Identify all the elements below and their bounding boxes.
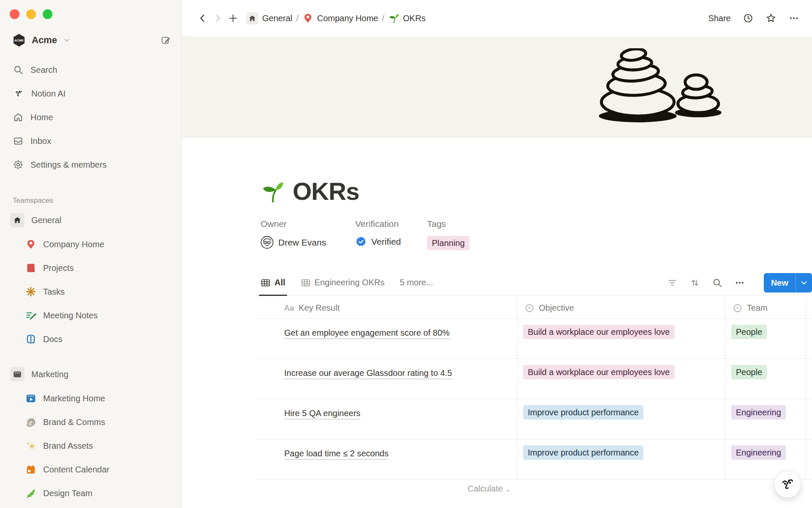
new-button[interactable]: New — [764, 273, 812, 293]
sidebar-item-label: Company Home — [43, 240, 104, 249]
nav-forward-icon[interactable] — [212, 13, 223, 24]
more-views-button[interactable]: 5 more... — [400, 278, 433, 287]
sidebar-item-brand-comms[interactable]: Brand & Comms — [0, 410, 181, 434]
home-icon — [13, 112, 24, 123]
objective-cell[interactable]: Build a workplace our employees love — [517, 319, 725, 359]
minimize-window-button[interactable] — [26, 9, 36, 19]
page-cover[interactable] — [182, 36, 812, 138]
table-row[interactable]: Page load time ≤ 2 secondsImprove produc… — [255, 439, 812, 480]
key-result-cell[interactable]: Increase our average Glassdoor rating to… — [255, 359, 517, 399]
seedling-icon — [388, 13, 399, 24]
verification-property-value[interactable]: Verified — [355, 236, 427, 247]
table-row[interactable]: Hire 5 QA engineersImprove product perfo… — [255, 399, 812, 439]
column-header-objective[interactable]: Objective — [517, 298, 725, 318]
key-result-cell[interactable]: Hire 5 QA engineers — [255, 399, 517, 439]
docs-icon — [25, 334, 36, 345]
sidebar-item-design-team[interactable]: Design Team — [0, 481, 181, 505]
sidebar-item-projects[interactable]: Projects — [0, 256, 181, 280]
column-header-key-result[interactable]: Aa Key Result — [255, 298, 517, 318]
sidebar-nav: SearchNotion AIHomeInboxSettings & membe… — [0, 58, 181, 177]
tab-label: All — [274, 278, 285, 287]
sidebar-item-content-calendar[interactable]: Content Calendar — [0, 458, 181, 481]
key-result-title[interactable]: Hire 5 QA engineers — [284, 409, 360, 420]
objective-tag[interactable]: Improve product performance — [523, 405, 643, 420]
key-result-cell[interactable]: Get an employee engagement score of 80% — [255, 319, 517, 359]
sidebar-item-label: Brand Assets — [43, 441, 93, 451]
teamspace-marketing[interactable]: Marketing — [0, 362, 181, 387]
sidebar-item-home[interactable]: Home — [0, 105, 181, 129]
team-tag[interactable]: Engineering — [731, 405, 786, 420]
sidebar-item-inbox[interactable]: Inbox — [0, 129, 181, 153]
table-row[interactable]: Increase our average Glassdoor rating to… — [255, 359, 812, 399]
view-options-icon[interactable] — [734, 277, 745, 288]
search-icon[interactable] — [712, 277, 723, 288]
objective-cell[interactable]: Improve product performance — [517, 399, 725, 439]
close-window-button[interactable] — [10, 9, 19, 19]
owner-property-value[interactable]: Drew Evans — [261, 236, 355, 249]
text-property-icon: Aa — [284, 304, 294, 313]
add-page-icon[interactable] — [228, 13, 239, 24]
key-result-title[interactable]: Page load time ≤ 2 seconds — [284, 449, 389, 460]
sidebar-item-label: Brand & Comms — [43, 417, 105, 427]
key-result-cell[interactable]: Page load time ≤ 2 seconds — [255, 439, 517, 479]
sidebar-item-search[interactable]: Search — [0, 58, 181, 82]
breadcrumb-okrs[interactable]: OKRs — [388, 13, 425, 24]
page-title[interactable]: OKRs — [293, 177, 359, 205]
filter-icon[interactable] — [667, 277, 678, 288]
table-view-icon — [301, 278, 311, 288]
sort-icon[interactable] — [689, 277, 700, 288]
team-cell[interactable]: People — [725, 319, 806, 359]
sidebar-item-settings-members[interactable]: Settings & members — [0, 153, 181, 177]
key-result-title[interactable]: Get an employee engagement score of 80% — [284, 328, 450, 339]
notion-ai-button[interactable] — [774, 471, 801, 498]
objective-tag[interactable]: Improve product performance — [523, 445, 643, 460]
key-result-title[interactable]: Increase our average Glassdoor rating to… — [284, 368, 452, 379]
team-tag[interactable]: People — [731, 325, 767, 339]
chevron-down-icon: ⌄ — [505, 486, 510, 493]
table-row[interactable]: Get an employee engagement score of 80%B… — [255, 319, 812, 359]
calculate-button[interactable]: Calculate ⌄ — [255, 484, 517, 494]
tags-property-value[interactable]: Planning — [427, 236, 469, 250]
teamspace-general[interactable]: General — [0, 208, 181, 232]
compose-icon[interactable] — [160, 35, 171, 46]
new-button-chevron-icon[interactable] — [796, 273, 812, 293]
team-tag[interactable]: People — [731, 365, 767, 379]
verification-property-label: Verification — [355, 219, 427, 229]
teamspace-list: GeneralCompany HomeProjectsTasksMeeting … — [0, 208, 181, 505]
objective-tag[interactable]: Build a workplace our employees love — [523, 365, 675, 379]
seedling-icon[interactable] — [261, 179, 284, 203]
breadcrumb-label: General — [262, 14, 292, 23]
zoom-window-button[interactable] — [43, 9, 52, 19]
objective-cell[interactable]: Build a workplace our employees love — [517, 359, 725, 399]
clock-icon[interactable] — [743, 13, 754, 24]
sidebar-item-meeting-notes[interactable]: Meeting Notes — [0, 304, 181, 327]
objective-tag[interactable]: Build a workplace our employees love — [523, 325, 675, 339]
sidebar-item-brand-assets[interactable]: Brand Assets — [0, 434, 181, 458]
share-button[interactable]: Share — [708, 14, 731, 23]
tag-planning[interactable]: Planning — [427, 236, 469, 250]
team-tag[interactable]: Engineering — [731, 445, 786, 460]
sidebar: ACME Acme SearchNotion AIHomeInboxSettin… — [0, 0, 182, 508]
sidebar-item-tasks[interactable]: Tasks — [0, 280, 181, 304]
team-cell[interactable]: People — [725, 359, 806, 399]
workspace-switcher[interactable]: ACME Acme — [0, 31, 181, 50]
breadcrumb-general[interactable]: General — [246, 12, 292, 25]
column-header-team[interactable]: Team — [725, 298, 806, 318]
tab-all[interactable]: All — [261, 270, 285, 295]
team-cell[interactable]: Engineering — [725, 399, 806, 439]
star-icon[interactable] — [765, 13, 776, 24]
sidebar-item-docs[interactable]: Docs — [0, 327, 181, 351]
shell-icon — [25, 417, 36, 428]
breadcrumb-company-home[interactable]: Company Home — [302, 13, 379, 24]
nav-back-icon[interactable] — [197, 13, 208, 24]
house-icon — [246, 12, 258, 25]
more-options-icon[interactable] — [788, 13, 799, 24]
sidebar-item-marketing-home[interactable]: Marketing Home — [0, 387, 181, 410]
sidebar-item-company-home[interactable]: Company Home — [0, 232, 181, 256]
sidebar-item-notion-ai[interactable]: Notion AI — [0, 82, 181, 105]
breadcrumb-separator: / — [382, 14, 384, 23]
sidebar-item-label: Settings & members — [30, 160, 107, 170]
tab-engineering-okrs[interactable]: Engineering OKRs — [301, 270, 385, 295]
objective-cell[interactable]: Improve product performance — [517, 439, 725, 479]
gear-icon — [13, 159, 24, 170]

__EXERCISE OBJECTIVE__
Show me all lines in the records that contain "SearchNotion".

__EXERCISE RESULT__
sidebar-nav: SearchNotion AIHomeInboxSettings & membe… — [0, 58, 181, 177]
sidebar: ACME Acme SearchNotion AIHomeInboxSettin… — [0, 0, 182, 508]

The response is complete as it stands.